[Excerpts from a dataset]
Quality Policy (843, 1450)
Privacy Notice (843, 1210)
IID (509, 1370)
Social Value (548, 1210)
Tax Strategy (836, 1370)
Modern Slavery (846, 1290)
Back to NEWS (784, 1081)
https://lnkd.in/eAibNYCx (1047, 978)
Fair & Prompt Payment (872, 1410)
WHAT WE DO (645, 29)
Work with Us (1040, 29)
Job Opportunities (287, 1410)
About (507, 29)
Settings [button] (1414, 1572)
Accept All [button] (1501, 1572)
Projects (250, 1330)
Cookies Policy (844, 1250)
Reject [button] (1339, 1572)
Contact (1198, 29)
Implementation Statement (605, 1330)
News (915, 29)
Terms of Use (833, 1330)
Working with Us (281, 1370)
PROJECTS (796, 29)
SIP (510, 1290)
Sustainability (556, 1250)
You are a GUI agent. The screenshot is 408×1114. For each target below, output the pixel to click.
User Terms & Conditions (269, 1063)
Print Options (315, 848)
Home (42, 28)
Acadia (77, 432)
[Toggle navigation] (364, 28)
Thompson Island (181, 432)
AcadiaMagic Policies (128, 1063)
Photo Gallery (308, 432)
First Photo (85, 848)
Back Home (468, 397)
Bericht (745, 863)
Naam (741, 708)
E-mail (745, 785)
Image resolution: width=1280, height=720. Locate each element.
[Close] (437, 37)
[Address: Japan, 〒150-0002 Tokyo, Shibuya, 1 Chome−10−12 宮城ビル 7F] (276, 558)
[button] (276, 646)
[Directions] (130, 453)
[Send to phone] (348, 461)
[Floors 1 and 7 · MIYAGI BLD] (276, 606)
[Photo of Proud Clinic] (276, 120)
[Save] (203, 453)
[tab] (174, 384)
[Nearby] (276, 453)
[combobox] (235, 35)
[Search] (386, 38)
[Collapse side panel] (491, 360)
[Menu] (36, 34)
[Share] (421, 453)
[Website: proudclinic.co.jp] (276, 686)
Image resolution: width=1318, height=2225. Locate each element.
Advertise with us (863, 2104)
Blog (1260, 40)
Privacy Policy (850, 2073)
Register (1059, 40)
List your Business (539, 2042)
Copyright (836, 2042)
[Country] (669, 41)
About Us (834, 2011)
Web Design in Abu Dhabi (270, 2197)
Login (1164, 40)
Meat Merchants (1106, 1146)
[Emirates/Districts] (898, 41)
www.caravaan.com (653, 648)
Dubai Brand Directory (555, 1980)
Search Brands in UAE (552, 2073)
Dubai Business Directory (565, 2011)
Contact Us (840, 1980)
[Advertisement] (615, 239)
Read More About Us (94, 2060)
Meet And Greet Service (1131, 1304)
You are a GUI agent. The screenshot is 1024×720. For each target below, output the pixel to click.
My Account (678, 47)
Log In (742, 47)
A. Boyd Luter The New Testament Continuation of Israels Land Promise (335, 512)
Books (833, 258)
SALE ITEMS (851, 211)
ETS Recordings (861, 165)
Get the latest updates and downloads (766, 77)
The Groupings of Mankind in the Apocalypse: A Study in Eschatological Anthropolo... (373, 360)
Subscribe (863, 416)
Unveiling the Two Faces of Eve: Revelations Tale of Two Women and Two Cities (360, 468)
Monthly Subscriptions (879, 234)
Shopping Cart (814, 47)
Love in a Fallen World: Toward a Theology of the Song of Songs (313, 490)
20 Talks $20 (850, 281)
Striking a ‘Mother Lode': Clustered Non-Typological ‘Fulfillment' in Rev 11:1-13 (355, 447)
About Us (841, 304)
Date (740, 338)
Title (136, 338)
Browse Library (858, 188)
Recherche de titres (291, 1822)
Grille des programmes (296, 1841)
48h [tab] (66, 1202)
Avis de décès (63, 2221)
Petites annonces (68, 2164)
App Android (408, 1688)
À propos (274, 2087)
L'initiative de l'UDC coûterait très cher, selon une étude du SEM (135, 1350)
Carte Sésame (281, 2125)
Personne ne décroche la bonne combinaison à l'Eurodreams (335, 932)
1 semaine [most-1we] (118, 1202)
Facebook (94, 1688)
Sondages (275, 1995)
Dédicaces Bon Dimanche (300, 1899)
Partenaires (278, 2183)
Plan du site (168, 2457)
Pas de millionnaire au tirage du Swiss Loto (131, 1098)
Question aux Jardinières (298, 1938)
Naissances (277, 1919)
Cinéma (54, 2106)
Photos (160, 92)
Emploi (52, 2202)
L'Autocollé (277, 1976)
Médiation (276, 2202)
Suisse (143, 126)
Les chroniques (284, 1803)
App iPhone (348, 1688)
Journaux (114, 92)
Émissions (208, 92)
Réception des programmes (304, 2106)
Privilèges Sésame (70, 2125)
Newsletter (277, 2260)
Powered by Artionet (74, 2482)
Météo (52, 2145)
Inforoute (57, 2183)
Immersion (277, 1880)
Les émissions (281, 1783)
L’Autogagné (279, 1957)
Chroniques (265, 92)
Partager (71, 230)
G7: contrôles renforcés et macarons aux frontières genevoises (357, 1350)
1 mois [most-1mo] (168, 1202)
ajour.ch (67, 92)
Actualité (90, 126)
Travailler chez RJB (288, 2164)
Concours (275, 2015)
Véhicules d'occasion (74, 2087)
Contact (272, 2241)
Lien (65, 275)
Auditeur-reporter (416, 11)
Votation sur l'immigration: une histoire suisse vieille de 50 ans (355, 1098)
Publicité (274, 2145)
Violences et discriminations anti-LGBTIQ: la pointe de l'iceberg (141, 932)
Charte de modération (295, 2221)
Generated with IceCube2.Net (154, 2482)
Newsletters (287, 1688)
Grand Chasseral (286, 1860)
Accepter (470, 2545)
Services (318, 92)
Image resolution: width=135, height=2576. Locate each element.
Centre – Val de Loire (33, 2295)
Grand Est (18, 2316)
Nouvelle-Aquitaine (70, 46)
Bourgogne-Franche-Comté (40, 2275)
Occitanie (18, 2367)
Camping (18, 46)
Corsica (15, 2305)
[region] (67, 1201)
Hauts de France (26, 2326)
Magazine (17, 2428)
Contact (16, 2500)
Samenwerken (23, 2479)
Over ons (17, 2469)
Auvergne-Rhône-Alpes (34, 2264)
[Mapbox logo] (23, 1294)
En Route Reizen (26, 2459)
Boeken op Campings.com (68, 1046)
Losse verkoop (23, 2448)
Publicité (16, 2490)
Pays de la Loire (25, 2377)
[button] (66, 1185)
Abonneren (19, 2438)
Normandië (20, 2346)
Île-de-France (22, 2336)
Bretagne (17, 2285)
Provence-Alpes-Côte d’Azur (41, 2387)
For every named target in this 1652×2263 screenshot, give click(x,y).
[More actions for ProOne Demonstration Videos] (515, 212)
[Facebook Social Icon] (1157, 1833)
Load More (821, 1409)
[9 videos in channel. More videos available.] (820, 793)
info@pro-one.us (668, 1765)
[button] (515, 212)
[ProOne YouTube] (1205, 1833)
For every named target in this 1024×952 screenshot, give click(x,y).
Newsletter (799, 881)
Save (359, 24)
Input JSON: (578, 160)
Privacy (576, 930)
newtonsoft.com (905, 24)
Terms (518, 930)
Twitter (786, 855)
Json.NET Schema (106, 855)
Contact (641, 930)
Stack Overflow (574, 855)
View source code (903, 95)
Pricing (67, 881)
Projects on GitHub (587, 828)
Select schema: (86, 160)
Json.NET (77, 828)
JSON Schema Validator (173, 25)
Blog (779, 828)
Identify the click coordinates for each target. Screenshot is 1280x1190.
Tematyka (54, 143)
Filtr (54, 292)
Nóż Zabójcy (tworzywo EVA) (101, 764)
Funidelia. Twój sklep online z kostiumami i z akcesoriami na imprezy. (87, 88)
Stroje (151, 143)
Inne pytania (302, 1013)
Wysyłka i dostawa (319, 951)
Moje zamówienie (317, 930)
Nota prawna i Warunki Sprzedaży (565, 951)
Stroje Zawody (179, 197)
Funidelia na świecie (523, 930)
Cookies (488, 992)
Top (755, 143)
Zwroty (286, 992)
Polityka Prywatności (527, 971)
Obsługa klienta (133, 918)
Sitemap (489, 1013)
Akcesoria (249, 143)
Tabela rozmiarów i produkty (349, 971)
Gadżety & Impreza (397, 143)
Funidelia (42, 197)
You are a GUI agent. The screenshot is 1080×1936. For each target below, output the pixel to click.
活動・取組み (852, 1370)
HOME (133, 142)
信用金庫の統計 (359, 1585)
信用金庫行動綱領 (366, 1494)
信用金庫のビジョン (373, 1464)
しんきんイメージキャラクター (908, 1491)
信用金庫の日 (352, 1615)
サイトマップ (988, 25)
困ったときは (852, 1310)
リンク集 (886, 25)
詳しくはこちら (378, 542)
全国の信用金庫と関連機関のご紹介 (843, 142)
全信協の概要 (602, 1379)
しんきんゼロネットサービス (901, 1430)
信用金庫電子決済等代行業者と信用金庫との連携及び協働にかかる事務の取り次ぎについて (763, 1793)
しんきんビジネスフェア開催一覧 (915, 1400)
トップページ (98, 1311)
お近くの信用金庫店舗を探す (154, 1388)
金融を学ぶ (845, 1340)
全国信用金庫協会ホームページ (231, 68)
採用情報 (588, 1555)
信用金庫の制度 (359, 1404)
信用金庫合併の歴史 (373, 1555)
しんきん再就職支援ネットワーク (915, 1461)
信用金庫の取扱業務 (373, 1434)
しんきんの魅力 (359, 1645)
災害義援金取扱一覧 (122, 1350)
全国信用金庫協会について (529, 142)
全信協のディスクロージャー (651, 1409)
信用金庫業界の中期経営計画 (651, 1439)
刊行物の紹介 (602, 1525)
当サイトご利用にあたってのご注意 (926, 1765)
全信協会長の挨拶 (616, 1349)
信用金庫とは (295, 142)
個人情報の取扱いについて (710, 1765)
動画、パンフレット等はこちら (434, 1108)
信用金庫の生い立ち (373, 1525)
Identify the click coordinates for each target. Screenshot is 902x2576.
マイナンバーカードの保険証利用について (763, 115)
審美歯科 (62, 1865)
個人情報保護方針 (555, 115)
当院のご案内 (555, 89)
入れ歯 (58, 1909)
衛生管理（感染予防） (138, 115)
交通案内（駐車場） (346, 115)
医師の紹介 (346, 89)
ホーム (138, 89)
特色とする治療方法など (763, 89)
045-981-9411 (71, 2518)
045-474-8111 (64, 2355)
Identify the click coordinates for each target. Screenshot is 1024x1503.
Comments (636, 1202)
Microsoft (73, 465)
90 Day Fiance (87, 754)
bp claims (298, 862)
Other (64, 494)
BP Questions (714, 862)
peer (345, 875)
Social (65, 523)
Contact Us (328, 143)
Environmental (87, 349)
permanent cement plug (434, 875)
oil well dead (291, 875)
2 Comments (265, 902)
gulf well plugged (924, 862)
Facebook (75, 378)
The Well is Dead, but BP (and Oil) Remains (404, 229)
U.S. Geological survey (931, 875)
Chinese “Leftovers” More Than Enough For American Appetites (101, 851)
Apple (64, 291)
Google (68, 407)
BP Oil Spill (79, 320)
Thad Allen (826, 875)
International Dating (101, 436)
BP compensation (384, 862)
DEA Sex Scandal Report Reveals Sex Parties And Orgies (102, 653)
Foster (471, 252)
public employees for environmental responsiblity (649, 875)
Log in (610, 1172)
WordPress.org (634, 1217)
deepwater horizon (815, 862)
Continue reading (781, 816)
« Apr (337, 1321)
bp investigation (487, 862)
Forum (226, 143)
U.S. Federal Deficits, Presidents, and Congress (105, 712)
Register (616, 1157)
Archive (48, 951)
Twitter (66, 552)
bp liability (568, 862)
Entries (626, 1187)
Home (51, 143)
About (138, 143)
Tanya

• **WORK REQUEST**: Where a line of the records above holds the word "named", copy that line.

• **RESPONSE AREA**:
For every named target in this 1652×2263 screenshot, give click(x,y).
For every named target in this 1024×952 screenshot, give click(x,y).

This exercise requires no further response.